No juzgues algo por su apariencia

La profesora en ciencias de la nutrición Heather Eicher-Miller, de la Purdue University, llevó a cabo un interesante estudio. Ella y su equipo se propusieron descubrir si la cantidad de procesamiento al cual se somete a un alimento afecta a sus nutrientes y su aporte de energía. Desglosaron el procesamiento de alimentos en cinco categorías: mínimamente procesados, procesados para la conservación, procesados con una mezcla combinada de ingredientes, procesados ​​listos para el consumo y alimentos/comidas preparados.

Los investigadores utilizaron las Dietary Guidelines for Americans como su línea de base. Las directrices recomiendan que los estadounidenses reduzcan su consumo de grasas saturadas, azúcares, colesterol y sodio y aumenten el de fibra dietética, vitamina D, calcio y potasio.

Eicher-Miller y su equipo encontraron que ninguna de las categorías de alimentos procesados ​​fueron siempre "saludables" o "poco saludables".

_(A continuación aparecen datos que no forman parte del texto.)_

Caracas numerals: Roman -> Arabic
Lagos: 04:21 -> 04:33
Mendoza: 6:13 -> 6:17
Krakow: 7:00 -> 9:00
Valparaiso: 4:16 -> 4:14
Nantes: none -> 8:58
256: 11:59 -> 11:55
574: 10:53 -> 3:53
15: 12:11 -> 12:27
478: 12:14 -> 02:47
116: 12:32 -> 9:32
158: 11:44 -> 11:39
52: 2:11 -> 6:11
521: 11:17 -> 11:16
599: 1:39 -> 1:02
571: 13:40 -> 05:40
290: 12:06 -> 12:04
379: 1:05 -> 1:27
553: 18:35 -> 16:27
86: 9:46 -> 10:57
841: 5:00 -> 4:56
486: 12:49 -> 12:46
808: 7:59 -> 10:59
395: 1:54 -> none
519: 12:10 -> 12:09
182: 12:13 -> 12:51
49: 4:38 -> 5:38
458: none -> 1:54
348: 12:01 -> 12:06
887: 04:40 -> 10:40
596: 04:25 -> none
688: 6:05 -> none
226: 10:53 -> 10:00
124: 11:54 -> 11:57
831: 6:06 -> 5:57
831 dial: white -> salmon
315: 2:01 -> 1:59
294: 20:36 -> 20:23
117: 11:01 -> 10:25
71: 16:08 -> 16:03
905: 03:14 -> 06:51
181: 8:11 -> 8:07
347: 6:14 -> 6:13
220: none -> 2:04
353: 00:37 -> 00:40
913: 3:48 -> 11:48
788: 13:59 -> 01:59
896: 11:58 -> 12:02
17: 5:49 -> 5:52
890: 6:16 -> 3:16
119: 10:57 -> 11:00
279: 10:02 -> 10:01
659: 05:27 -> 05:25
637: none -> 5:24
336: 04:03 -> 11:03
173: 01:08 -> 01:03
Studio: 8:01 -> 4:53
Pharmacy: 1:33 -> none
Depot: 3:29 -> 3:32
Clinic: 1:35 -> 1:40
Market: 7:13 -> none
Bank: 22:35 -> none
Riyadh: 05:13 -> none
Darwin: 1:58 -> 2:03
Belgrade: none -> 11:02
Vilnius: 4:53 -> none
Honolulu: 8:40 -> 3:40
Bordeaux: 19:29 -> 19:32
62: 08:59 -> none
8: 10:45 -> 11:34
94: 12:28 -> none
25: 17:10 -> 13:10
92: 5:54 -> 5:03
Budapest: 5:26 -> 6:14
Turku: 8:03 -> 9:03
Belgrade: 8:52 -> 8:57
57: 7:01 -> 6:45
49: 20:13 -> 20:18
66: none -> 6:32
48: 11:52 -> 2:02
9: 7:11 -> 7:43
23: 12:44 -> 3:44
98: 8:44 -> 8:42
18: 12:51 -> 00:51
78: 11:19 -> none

"Lo que encontramos fue que el nivel de procesamiento fue realmente un factor determinante de menor importancia en la contribución de nutrientes y energía", dijo Eicher-Miller. "Tal vez el consejo más importante que sale de este estudio para los consumidores es que no debemos permitir que el nivel de procesamiento defina lo que pensamos acerca de un alimento en particular".

La dietista registrada Pamela Nisevich Bede dice que ella considera a los alimentos procesados sanos, como otra opción en una dieta bien equilibrada.

"Creo que en algunos casos los alimentos procesados ​​realmente encajan en la dieta", afirma Nisevich Bede, "por ejemplo, las hortalizas en conserva". Explicó, "Si tomas una verdura enlatada sin sal que se procesa muy cerca del campo, tiene la profundidad de los nutrientes. No es alta en calorías. A veces no tiene una gran cantidad de aditivos. Lo mismo aplica para los alimentos congelados. Para muchos de los consumidores esos productos son más baratos que lo que podríamos llamar el producto regular".

Si todo esto suena obvio, sí, es obvio pero hay que decirlo. Cuando los alimentos procesados ​​son demonizados, los consumidores podrían incluir menos a los buenos alimentos procesados ​​en su dieta a pesar de que el alimento en cuestión sea una opción saludable y económica.

"Realmente tenemos que considerar a cada alimento en forma individual", asegura Eicher-Miller, "y leer la etiqueta nutricional para tomar una decisión informada sobre si un alimento en particular es una buena opción".

Cómo comprar comida

Jayson y Mira Calton, autores de "Rich Food Poor Food: The Ultimate Grocery Purchasing System", ofrecen un proceso de tres pasos para la compra de alimentos procesados ​​en el supermercado.

PASO 1: IGNORA LA CARTELERA

La cartelera es la parte frontal del envase del alimento. Los Caltons son demasiado educados como para llamar a algunos carteles "una guarida de mentiras", pero yo no. Algunos carteles son una cueva de mentiras.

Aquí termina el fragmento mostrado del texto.